▸ **Task objective**:
Beginning at the top of the data below, restate every line word for word until the line containing "Body-Colored Front Bumper w/Body-Colored" has been included, and omit the pictures.

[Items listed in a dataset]
————————
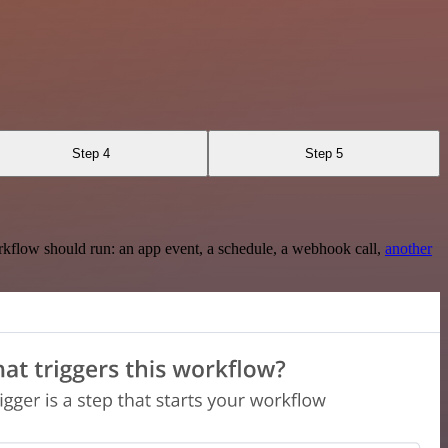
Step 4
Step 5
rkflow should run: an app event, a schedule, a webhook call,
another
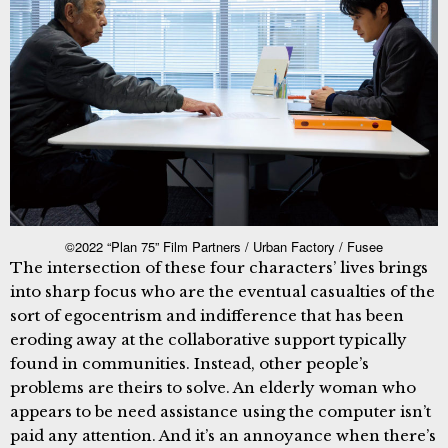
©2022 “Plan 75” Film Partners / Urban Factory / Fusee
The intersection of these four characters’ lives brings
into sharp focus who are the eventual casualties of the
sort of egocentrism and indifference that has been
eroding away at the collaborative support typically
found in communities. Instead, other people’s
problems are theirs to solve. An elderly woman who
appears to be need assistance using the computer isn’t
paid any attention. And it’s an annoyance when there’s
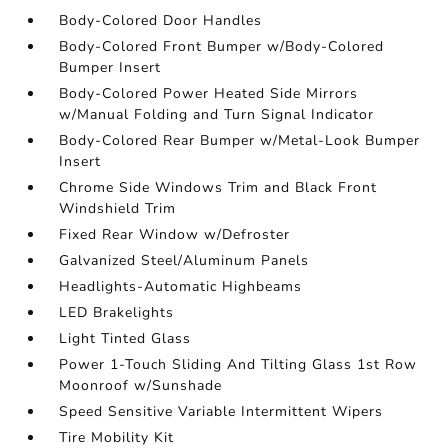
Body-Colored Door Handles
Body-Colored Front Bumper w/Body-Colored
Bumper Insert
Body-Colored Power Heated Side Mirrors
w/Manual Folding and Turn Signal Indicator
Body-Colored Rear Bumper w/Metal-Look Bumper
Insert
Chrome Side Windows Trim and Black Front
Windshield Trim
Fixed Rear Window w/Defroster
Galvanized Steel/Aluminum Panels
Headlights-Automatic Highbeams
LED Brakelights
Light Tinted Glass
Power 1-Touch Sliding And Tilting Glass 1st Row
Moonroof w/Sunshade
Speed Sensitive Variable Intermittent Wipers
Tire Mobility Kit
————————
▸ **Answer area**:
Step 4
Step 5
rkflow should run: an app event, a schedule, a webhook call,
another
©2022 “Plan 75” Film Partners / Urban Factory / Fusee
The intersection of these four characters’ lives brings
into sharp focus who are the eventual casualties of the
sort of egocentrism and indifference that has been
eroding away at the collaborative support typically
found in communities. Instead, other people’s
problems are theirs to solve. An elderly woman who
appears to be need assistance using the computer isn’t
paid any attention. And it’s an annoyance when there’s
Body-Colored Door Handles
Body-Colored Front Bumper w/Body-Colored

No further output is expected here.